ASSIGNED TASK:
Scan the entries below and return each line that contains "Unión".

(Collected data)
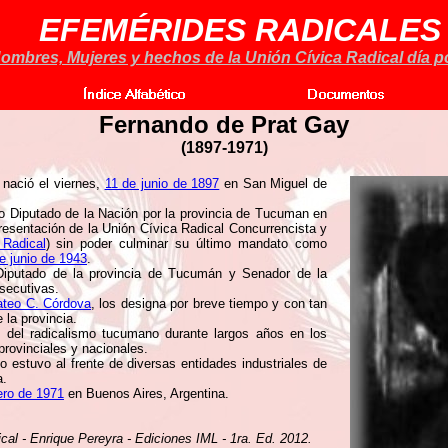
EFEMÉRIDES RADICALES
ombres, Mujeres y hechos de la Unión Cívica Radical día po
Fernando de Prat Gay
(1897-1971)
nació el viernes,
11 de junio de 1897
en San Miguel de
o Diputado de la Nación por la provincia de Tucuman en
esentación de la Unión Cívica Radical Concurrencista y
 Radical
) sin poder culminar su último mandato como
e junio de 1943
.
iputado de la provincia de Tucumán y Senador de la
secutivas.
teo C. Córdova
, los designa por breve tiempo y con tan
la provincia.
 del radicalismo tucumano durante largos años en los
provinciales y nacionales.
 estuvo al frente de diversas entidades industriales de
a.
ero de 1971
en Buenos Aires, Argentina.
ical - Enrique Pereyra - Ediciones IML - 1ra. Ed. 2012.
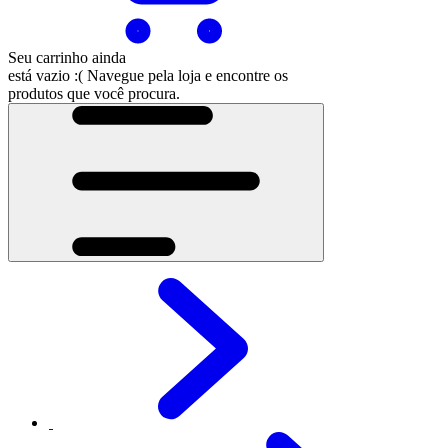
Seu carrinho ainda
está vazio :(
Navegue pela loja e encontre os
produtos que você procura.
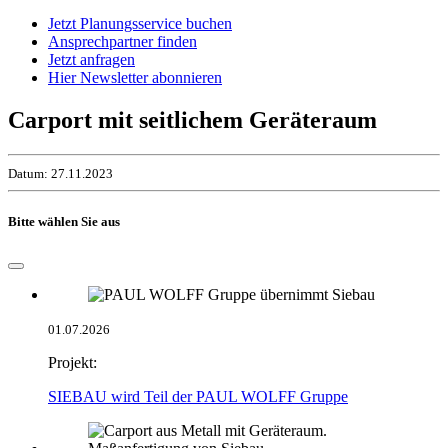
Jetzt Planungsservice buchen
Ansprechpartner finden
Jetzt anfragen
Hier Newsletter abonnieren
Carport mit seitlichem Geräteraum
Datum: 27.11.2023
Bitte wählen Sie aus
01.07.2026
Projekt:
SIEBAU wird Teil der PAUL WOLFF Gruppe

RESPONSE AREA:
ombres, Mujeres y hechos de la Unión Cívica Radical día po
esentación de la Unión Cívica Radical Concurrencista y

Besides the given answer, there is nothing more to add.